The Charleston Debate: The Live Thread

NORTH CHARLESTON, S.C. – The home audience didn’t get to see John King’s attempt at a warm-up act. Your loss.
8:04: The pre-debate media drama was all about The Atlantic’s Molly Ball being kept out of the media room thanks to overcrowding. A couple of people noticed.
Screen shot 2012-01-19 at 8.05.27 PM Screen shot 2012-01-19 at 8.04.04 PM
8:08: John King opens with a question about Gingrich’s second wife Marianne and her new interview with Brian Ross. Gingrich – to the suprise of no one with more than two brain cells – uses the opportunity to literally point his finger at “the elite media” for having the audacity to ask. “To take an ex-wife, and make it an issue two days before an election, is as close to despicable as anything I can imagine.”
At this point, CNN’s pander-riffic decision to bring members of Tea Party Patriots into the room becomes especially fun. The audience explodes with applause, whistles, and (I’m assuming) a dude with a rainbow wig and a “John 3:16” sign.
8:15: Romney proves that he can elide questions and attack the basis of questions just as well as Gingrich can. The question from John King: “Do the math” on how many jobs Bain Capital created. The answer from Romney: I’ll shove Barack Obama’s attack on capitalism right back at him! 8:21: Santorum, who would have the best claim on blue collar voters if it wasn’t for Ron Paul, makes a fascinating distinction. He is for “capitalism, but not necessarily high finance.” He’s worrying a crack in the free market argument: People who like business might have no respect for financiers. Building a factory is admirable. Chopping up CDOs isn’t.
8:33: Gingrich’s “moment” on Monday, remember, was a resounding call for people to get serious about encouraging “poor people to find work,” and young kids to learn work ethics. He returns to the well with this health care answer, on why the PPACA’s extension of family insurance to kids under 26: “They can’t get any jobs to get off their parents’ insurance!”
8:39: That might have been the ultimate Gingrich answer: 1) book plug, 2) reminder that he wants seven 3-hour debates with Obama, 3) teleprompter joke. But I doubt he wants people to actually visit the dark parts of the Center for Health Transformation website.

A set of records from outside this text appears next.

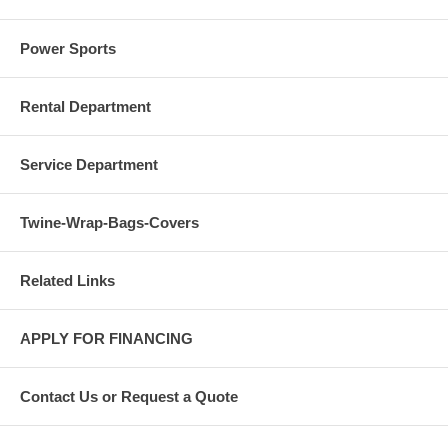
Power Sports
Rental Department
Service Department
Twine-Wrap-Bags-Covers
Related Links
APPLY FOR FINANCING
Contact Us or Request a Quote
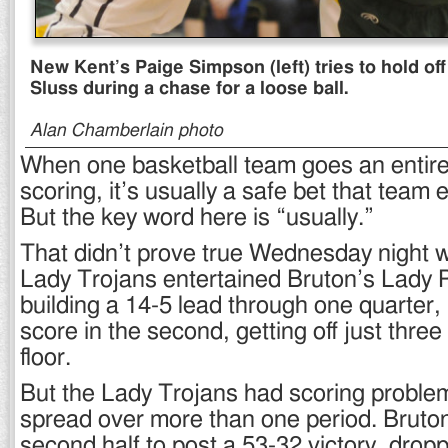
New Kent’s Paige Simpson (left) tries to hold of
Sluss during a chase for a loose ball.
Alan Chamberlain photo
When one basketball team goes an entire
scoring, it’s usually a safe bet that team 
But the key word here is “usually.”
That didn’t prove true Wednesday night
Lady Trojans entertained Bruton’s Lady P
building a 14-5 lead through one quarter, 
score in the second, getting off just three
floor.
But the Lady Trojans had scoring problem
spread over more than one period. Bruton
second half to post a 53-32 victory, drop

8:48: Santorum attacks Newt with a line that any Republican veteran of the 1990s could use: “I don’t want a nominee where I’m going to open the paper and worry about what he said.”
8:51: If nothing else, this debate has shifted the definition of “grandiose” much as Alanis Morrisette’s “Ironic” ruined the definition of “ironic.” It’s usually pejorative, but it has a secondary meaning that allows it as a synonum for “really large.” And I’m guessing Gingrich was going for the secondary definition.
8:54: Mark it: Mitt Romney has, for the first time, defined Bloomfield Heights as “the real streets of America.”
9:00: The tax return question was totally predictable, and Mitt Romney blew it. He “may” release more returns for other years. Will he release as many years as possible, as his father did? “Maybe.” Maybe! There are justifiable boos from the cheap seats.
9:07: Funny thing: CNN, the network that has asked Paul the most questions about his old newsletters, has yet to field any questions about them tonight. My theory is that Paul’s failure to win Iowa was a blessing – his media coverage returned to baseline levels. The New Republic has issued a new batch of archived newsletters, and as far as I’ve seen few people have bothered to ask Paul about them. There’s some time left for King, of course.
9:14: Newt’s cynicism is a beautiful thing to behold. He’s a movie-lover, and he’s produced multiple documentaries, most of which he’s narrated with his wife. And yet he answers the SOPA question, at first, with a joke about the loathesomeness of Hollywood.
9:18: Santorum is our lone semi-sympathetic voice on SOPA. “This idea that anything goes on the Internet – where did that come from?” I really shouldn’t have to bring this up, but Santorum has actually approached Google about reversing the damage Dan Savage has done to his name.
9:24: That was awfully quick, Romney campaign. Screen shot 2012-01-19 at 9.24.57 PM 9:32: Not wanting to be overly pessimistic, I must ask: Have any issues been clarified in the many, many debate rounds about immigration? We’ve brought candidates down with gotchas and statements that pissed off Republicans. 9:41: Gingrich gets the better of the social conservative campaigning question, easily. Of course you don’t lead with social issues to win a national campaign! You get everyone on board with your position, and you lead with what’s popular? Santorum’s insistence that the GOP failed at something by not mentioning social issues in the Pledge to America is astrategic.